WHAT YOU SHOULD DO: Would you show every line from the records that holds "jest"?

Dataset entries:
-- -- --

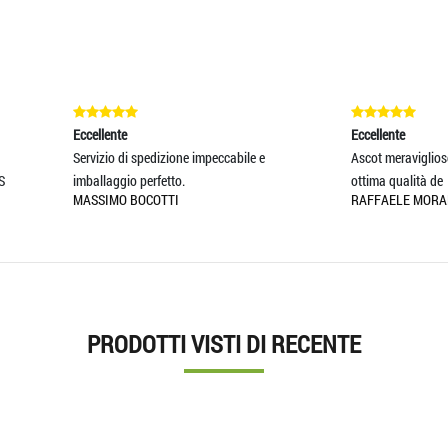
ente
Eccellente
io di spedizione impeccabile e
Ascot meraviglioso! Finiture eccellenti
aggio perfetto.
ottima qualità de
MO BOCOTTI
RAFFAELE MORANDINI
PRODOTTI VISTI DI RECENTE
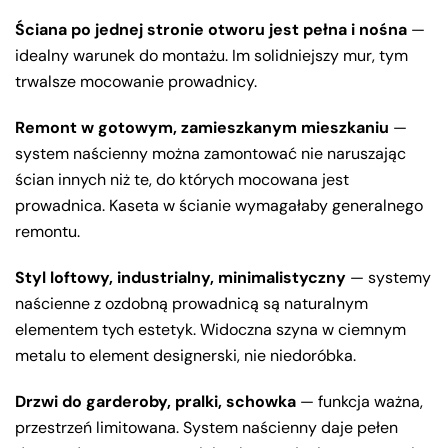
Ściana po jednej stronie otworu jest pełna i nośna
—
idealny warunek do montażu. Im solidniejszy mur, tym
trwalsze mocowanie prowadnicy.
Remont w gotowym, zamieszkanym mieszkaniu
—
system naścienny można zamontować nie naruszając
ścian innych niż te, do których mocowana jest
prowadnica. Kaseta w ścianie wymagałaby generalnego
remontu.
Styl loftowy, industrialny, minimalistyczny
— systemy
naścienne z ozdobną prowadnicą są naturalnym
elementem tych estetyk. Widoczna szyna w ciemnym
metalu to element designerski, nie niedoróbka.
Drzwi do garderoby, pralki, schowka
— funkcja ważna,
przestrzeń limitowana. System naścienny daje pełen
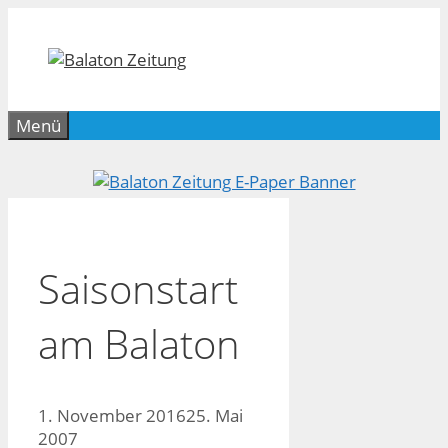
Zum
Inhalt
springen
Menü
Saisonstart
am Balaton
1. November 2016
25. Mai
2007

-- -- --

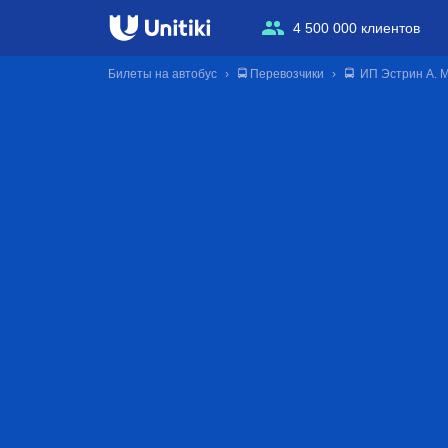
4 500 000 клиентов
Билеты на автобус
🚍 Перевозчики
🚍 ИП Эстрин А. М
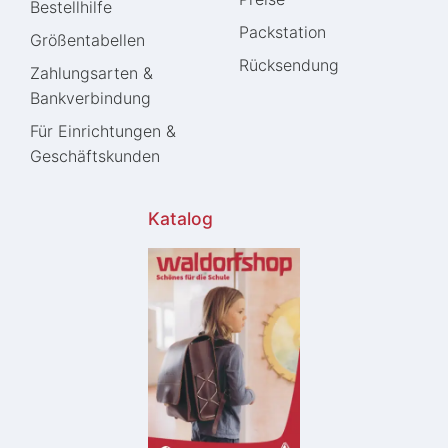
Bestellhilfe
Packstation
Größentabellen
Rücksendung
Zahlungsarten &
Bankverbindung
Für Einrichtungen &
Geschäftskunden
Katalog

-- -- --

SOLUTION TO THE PROBLEM:
Ściana po jednej stronie otworu jest pełna i nośna
ścian innych niż te, do których mocowana jest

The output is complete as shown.